Trust is accomplished by annotating a named graph with the property dqv:hasQualityMeasurement with cardinality >= 0 , range a measure with dqv:isMeasurementOf kees:trustLevel attribute and dqv:value in the decimal range 0-1

Knowledge base locking

At times, multiple processes may need access to the same knowledge graph, leading to potential locking scenarios. Ideally, agents should utilize the OS standard locking mechanism (e.g., flock). However, if this isn’t feasible, a stopgap solution can be employed (though it’s not entirely secure):

To establish an exclusive lock on the knowledge graph, consider using this pseudo-code:


function unlock {
    DELETE  { ?service kees:isLockedBy ?anything }
    WHERE  { ?service  a kees:KnowledgeGraph;  kees:isLockedBy ?anything }
}

function lock {
    local UNIQUE_URI=${1:-"urn:uuid:$(date +%s%N)$(echo $RANDOM)"}
    while : ; do
        INSERT { ?service kees:isLockedBy <$UNIQUE_URI> } 
        WHERE { FILTER ! EXISTS { ?service a kees:KnowledgeGraph; kees:isLockedBy [] } } 
        if  ASK { ?service  a kees:KnowledgeGraph;  kees:isLockedBy <$UNIQUE_URI>}; then
            break
        else
            sleep 10
        fi 
    done
}


LOCKID=$(lock)
trap unlock EXIT  # ensure lock is removed also on script exit
    ... do your jobs
unlock
trap '' EXIT

Be sure to delete lock even in case of error or script exit

Example of ah hypothetical dump of a KEES compliant Knowledge Graph

@base <http://www.example/sparql/> .
@prefix dct: <http://purl.org/dc/terms/> .
@prefix rdfs: <http://www.w3.org/2000/01/rdf-schema#> .
@prefix kees: <http://linkeddata.center/kees/v1#> .
@prefix sd: <http://www.w3.org/ns/sparql-service-description#> .
@prefix : <#>


# default graph
{
    [] a kees:KnowledgeGraph ;
        sd:endpoint <> ;
        sd:feature kees:Status, kees:Locking ;
        kees:isLockedBy <urn:kees:kb:isLockedBy> [ a kees:Activity ] ;
        dct:created "2023-12-10T01:10:01Z"^^xsd:dateTime ;
        kees:ingested "2023-12-10T01:01:11Z"^^xsd:dateTime ;
        kees:reasoned "2023-12-10T01:02:21Z"^^xsd:dateTime ;
        kees:enriched "2023-12-10T01:03:31Z"^^xsd:dateTime ;
        kees:published "2023-12-10T01:04:41Z"^^xsd:dateTime .
}


# An ingested third party data resource
:98dccee27a081f9cd75d15b8af59a3d6 {
    [] a kees:ThirdPartyData;
        sd:name :98dccee27a081f9cd75d15b8af59a3d61 ;
        dct:modified "2023-12-10T01:01:02Z"^^xsd:dateTime ;
        dct:source  <http:/example.org/resource.ttl> ;
        prov:wasGeneratedBy [ a kees:Ingestion ] ;
        dqv:hasQualityMeasurement [ dqv:value 0.99 ; dqv:isMeasurementOf kees:trustLevel ] .
}


# An ingested first party data resulting from a void dataset discovery
<http://private.mycompany.com/.well-known/void> {
    [] a kees:FirstPartyData;
        sd:name <http://private.mycompany.com/.well-known/void> ;
        dct:modified "2023-12-10T01:02:02Z"^^xsd:dateTime ;
        dct:source  <http:/example.org/void.ttl> ;
        prov:wasGeneratedBy [ a kees:Ingestion ] ;
        dqv:hasQualityMeasurement [ dqv:value 0.75 ; dqv:isMeasurementOf kees:trustLevel ] .

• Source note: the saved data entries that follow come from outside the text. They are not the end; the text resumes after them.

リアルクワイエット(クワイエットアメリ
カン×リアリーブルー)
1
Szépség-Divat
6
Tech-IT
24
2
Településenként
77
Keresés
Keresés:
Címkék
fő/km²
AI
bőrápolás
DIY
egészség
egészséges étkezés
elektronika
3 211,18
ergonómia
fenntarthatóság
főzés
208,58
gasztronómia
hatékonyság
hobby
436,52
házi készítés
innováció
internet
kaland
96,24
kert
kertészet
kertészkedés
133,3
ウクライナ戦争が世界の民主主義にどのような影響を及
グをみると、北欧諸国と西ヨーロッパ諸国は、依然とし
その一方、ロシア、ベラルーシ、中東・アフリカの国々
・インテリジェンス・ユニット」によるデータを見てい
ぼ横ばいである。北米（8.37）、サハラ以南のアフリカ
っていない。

    ## here the example triple exposed by http:/example.org/void.ttl
    <http://private.mycompany.com/.well-known/void> a kees:KnowledgeBaseDescription ;
        foaf:primaryTopic  <http:/example.org/dataset1#dataset> .

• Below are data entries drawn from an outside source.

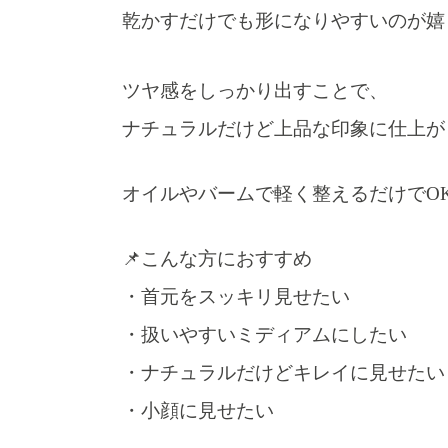
乾かすだけでも形になりやすいのが嬉
ツヤ感をしっかり出すことで、
ナチュラルだけど上品な印象に仕上が
オイルやバームで軽く整えるだけでOK
📌こんな方におすすめ
・首元をスッキリ見せたい
・扱いやすいミディアムにしたい
・ナチュラルだけどキレイに見せたい
・小顔に見せたい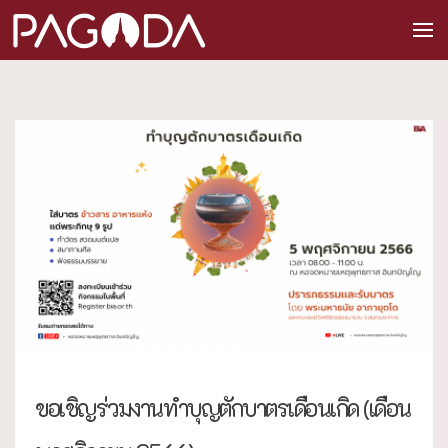
ขอเชิญร่วมงานทำบุญตักบาตรเดือนเกิด (เดือน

    <http://private.mycompany.com/dataset1#dataset> 
        void:dataDump 
            <http://private.mycompany.com/dataset/part1.ttl> ,
            <http://private.mycompany.com/dataset/part2.ttl> .
    
}

 <http://private.mycompany.com/dataset1#dataset>  {
    [] a kees:FirstPartyData;
        sd:name  <http://private.mycompany.com/dataset1#dataset>  ;
        dct:modified 
            "2023-12-10T01:04:03Z"^^xsd:dateTime , 
            "2023-12-10T01:05:04Z"^^xsd:dateTime ;
        prov:wasGeneratedBy [ a kees:Ingestion ] ;
        dct:source: 
            <http://private.mycompany.com/dataset/part1.ttl> ,
            <http://private.mycompany.com/dataset/part2.ttl> .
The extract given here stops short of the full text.